The Davis statue removed from South Mall in 2015 has been available for public viewing in a Briscoe Center exhibit since April, but Wright said the statues of Robert E. Lee, Albert Sidney Johnston and John Reagan removed at the request of UT President Gregory Fenves over the summer will not be so visible.
“There are some real space and expense practicality issues,” Wright said. “The mandate for the Davis statue is to relocate it to a museum setting, while the mandate for the other statues is to make them available for researchers. They have been downgraded from objects of commemoration to objects of education.”
Although the statues had been on campus since the 1930s, Wright said they had not been the subject of controversy for student organizers during the civil rights movement of the 1960s because the issue was not as important as others that students sought to counter.
“I asked some alumni who had been on campus during the civil rights movement why they had not taken any action against the statues,” Wright said. “They told me they were too busy desegregating the cafeteria.
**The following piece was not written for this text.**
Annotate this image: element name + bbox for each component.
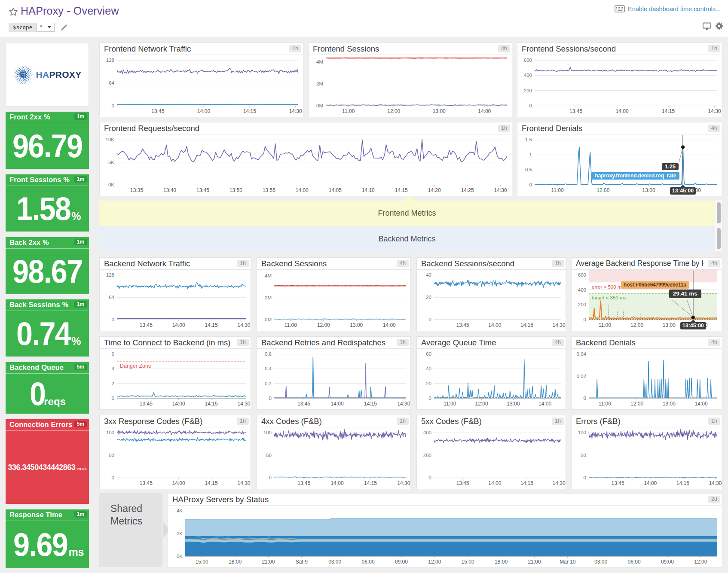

They had bigger fish to fry.”
Sarah Sonner, assistant director for exhibits curation, said the exhibit was created to present the statue as an artifact in context of its historical significance to the University rather than to glorify Davis as an individual.
“We have the resources to really give people the full picture of this object’s history,” Sonner said. “We wanted to present this object in context as well. After the Charleston shootings, we needed to tell this complex history, and we needed to tell it in a way where people coming to see this could not escape it.”
Design freshman Claudia Durand said she thought that the decision to exhibit the Davis statue but not the other statues was a product of changes in social climate between 2015 and 2017.
“I don’t think (Jefferson) is more of a prominent sort of southern figure,” Durand said. “I see this as a product of the timeline of events. I don’t think choosing that statue over the others has brought impact.”